*TO DO*
Return copies of the lines below that mention "adaptadores".

[Dataset entries]
☆ ☆ ☆
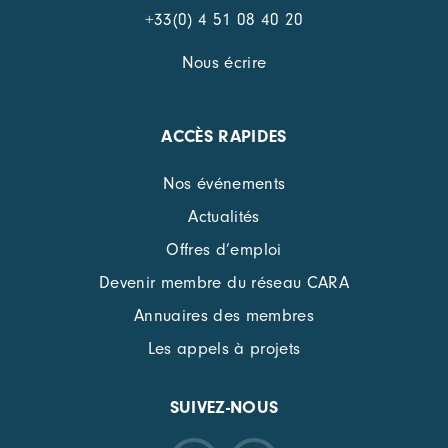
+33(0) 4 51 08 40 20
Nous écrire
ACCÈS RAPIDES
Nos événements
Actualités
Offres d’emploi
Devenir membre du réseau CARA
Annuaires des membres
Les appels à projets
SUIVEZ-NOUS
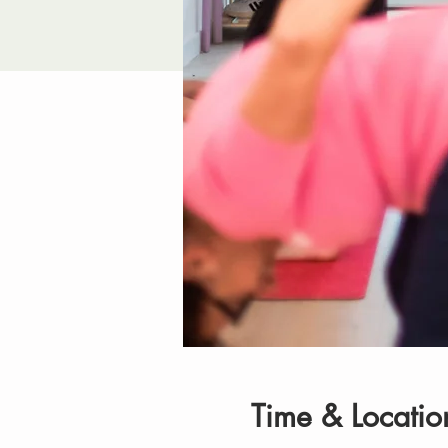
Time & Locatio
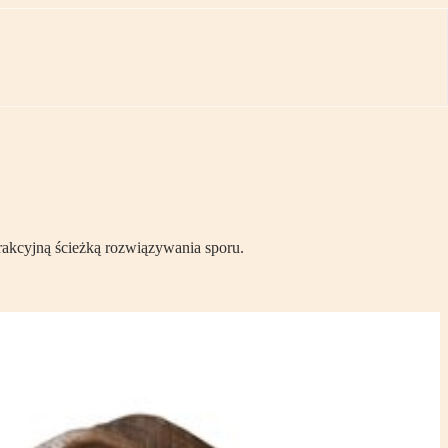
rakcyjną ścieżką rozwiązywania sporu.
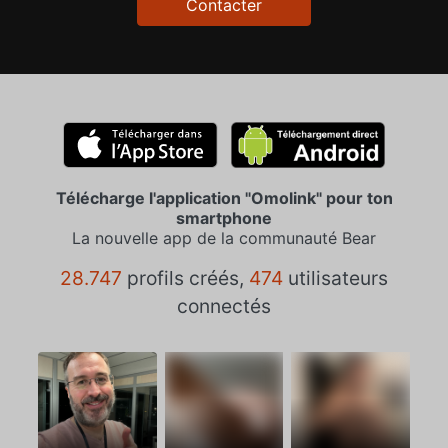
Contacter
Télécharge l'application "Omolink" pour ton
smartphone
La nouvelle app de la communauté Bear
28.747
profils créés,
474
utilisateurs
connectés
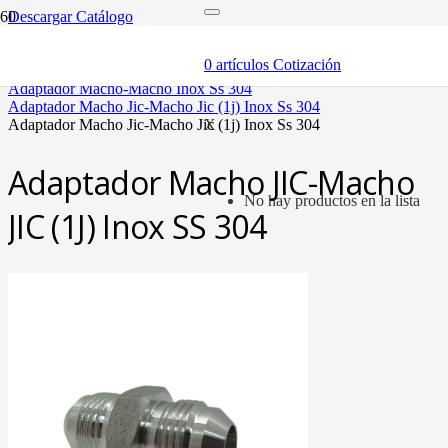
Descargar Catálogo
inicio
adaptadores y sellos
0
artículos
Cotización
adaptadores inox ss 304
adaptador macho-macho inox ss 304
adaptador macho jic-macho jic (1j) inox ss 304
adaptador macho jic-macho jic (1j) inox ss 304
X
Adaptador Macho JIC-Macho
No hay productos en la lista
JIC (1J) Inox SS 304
☆ ☆ ☆
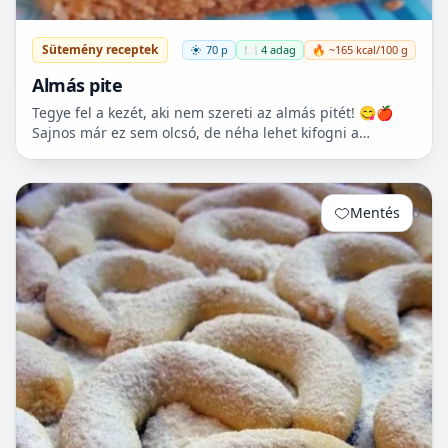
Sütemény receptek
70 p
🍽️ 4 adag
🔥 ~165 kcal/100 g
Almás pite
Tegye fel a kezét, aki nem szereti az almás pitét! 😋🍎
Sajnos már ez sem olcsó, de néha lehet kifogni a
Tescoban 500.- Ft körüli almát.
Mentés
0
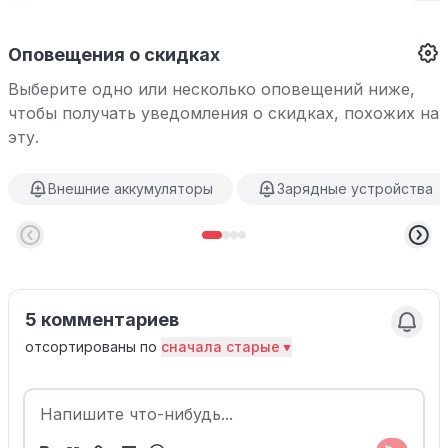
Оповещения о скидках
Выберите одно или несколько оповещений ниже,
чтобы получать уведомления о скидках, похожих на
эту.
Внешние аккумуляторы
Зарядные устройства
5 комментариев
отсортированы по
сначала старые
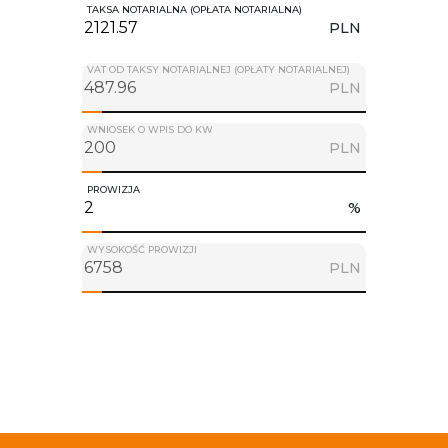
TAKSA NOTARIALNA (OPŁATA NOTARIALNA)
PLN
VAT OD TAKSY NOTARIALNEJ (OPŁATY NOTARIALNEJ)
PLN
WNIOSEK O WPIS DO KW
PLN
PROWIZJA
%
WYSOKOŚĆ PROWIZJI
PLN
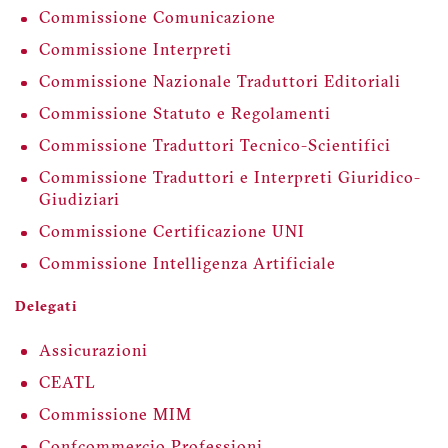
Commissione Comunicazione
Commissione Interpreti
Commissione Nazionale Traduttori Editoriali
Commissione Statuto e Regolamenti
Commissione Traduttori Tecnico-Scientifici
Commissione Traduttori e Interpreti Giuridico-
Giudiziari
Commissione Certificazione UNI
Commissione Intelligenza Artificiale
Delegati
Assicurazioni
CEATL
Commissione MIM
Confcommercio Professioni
☆ ☆ ☆
*ANSWER SECTION*
adaptadores y sellos
adaptadores inox ss 304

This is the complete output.